Does the Cauchy Schwarz inequality hold if we define the dot product of two vectors $A,B \in V_n$ by $\sum_{k=1}^n |a_ib_i|$? If so, prove it.

Homework Equations

The Cauchy-Schwarz inequality: $(A\cdot B)^2 \leq (A\cdot A)(B\cdot B)$. Equality holds iff one of the vectors is a scalar multiple of the other.

The Attempt at a Solution

The result is trivial if either vector is the zero vector. Assume $A,B\neq O$.

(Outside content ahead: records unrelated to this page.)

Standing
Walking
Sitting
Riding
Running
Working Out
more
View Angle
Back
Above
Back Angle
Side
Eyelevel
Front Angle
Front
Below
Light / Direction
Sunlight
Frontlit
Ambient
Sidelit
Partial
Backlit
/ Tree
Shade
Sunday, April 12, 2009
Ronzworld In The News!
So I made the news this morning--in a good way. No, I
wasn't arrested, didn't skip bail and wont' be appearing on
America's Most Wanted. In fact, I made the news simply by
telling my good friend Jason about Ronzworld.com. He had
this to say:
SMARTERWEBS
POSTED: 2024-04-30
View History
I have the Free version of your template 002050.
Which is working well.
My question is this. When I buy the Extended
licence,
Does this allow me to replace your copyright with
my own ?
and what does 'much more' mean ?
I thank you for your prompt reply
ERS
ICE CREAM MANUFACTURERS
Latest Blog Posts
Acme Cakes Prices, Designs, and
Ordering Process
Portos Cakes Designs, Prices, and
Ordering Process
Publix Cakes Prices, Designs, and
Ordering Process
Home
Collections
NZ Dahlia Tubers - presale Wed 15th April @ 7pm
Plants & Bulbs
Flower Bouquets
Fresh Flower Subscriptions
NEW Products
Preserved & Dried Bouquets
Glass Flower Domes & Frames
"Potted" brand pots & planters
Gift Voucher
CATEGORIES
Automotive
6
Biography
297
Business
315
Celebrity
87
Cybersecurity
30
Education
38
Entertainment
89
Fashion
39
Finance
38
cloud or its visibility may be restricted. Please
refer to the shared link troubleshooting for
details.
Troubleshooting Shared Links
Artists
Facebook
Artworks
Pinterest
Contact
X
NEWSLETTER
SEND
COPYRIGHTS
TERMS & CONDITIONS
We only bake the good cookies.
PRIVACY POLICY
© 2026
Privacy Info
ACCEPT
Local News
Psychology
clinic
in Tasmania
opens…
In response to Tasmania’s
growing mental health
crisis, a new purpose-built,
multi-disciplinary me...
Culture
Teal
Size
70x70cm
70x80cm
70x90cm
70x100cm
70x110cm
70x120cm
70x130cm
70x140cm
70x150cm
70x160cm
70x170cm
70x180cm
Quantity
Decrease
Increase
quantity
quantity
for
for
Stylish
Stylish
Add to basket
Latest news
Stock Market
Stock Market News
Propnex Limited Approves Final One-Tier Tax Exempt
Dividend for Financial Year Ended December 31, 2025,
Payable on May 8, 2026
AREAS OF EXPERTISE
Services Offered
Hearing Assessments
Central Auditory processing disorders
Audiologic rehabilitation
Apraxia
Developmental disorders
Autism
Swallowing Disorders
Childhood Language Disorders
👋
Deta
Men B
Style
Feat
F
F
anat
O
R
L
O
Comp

Let $A',B'\in V_n$ s.t. $a'_i = |a_i|$ and $b'_i = |b_i|$ for each $i=1,2,...,n$. Let $\theta$ be the angle between $A'$ and $B'$. Notice that $A\cdot B = A'\cdot B'$, $||A|| = ||A'||$, $||B|| = ||B'||$, and $A\cdot B > 0$. Then $$A\cdot B = ||A||\,||B||\,\cos\theta \implies A\cdot B = ||A||\,||B||\,|\cos\theta| \leq ||A||\,||B||$$ since $0\leq |\cos\theta|\leq 1$. Then $(A\cdot B)^2 \leq ||A||^2||B||^2 = (A\cdot A)(B\cdot B)$. This proves the inequality.

We now show that equality holds iff $B = kA$ for some $k\in\mathbb{R}$.

($\Longrightarrow$) We prove this direction by the contrapositive. If $B\neq k A$ for any $k\in\mathbb{R}$, then $B' \neq |k| A'$. Hence $\theta \neq \alpha \pi$ for any $\alpha \in \mathbb{Z}$. Thus $0 < |\cos\theta| < 1$ and therefore $A\cdot B < ||A||\,||B||$. In other words, equality does not hold.

($\Longleftarrow$) If $A = kB$ for some $k\in\mathbb{R}$, then $B' = |k| A'$. Hence $\theta = \alpha \pi$ for some $\alpha \in \mathbb{Z}$. Therefore $\cos\theta = \pm 1$. Thus equality holds.

Does this look okay?

 

[verty]

I may have missed something but I think you redefine $A \cdot B$ then try to use the fact that $A \cdot B = ||A||\,||B||\,\cos\theta$, but this is negative if the angle between them is obtuse.

 

[dustbin]

But don't $A',B'$ still satisfy $A'\cdot B' = ||A'||\,||B'||\,\cos\theta$, where $\theta$ is the angle between $A', B'$? As well, $A\cdot B = A'\cdot B'$, $||A|| = ||A'||$, and $||B|| = ||B'||$.

 

[verty]

Oh, you should call it $\theta'$ then, it is the angle between $A'$ and $B'$, not between $A$ and $B$.

 

[dustbin]

Okay. I thought it was clear. Thanks for pointing that out!

Does the proof look okay, then?

 

[verty]

Well, you say the inequality is proved, but the original inequality has a square on the left. Something is amiss.

 

[dustbin]

Edited. What do you tink?

 

[verty]

I think you're done. You were asked to prove the equality and I see no gaps. My work here is done :).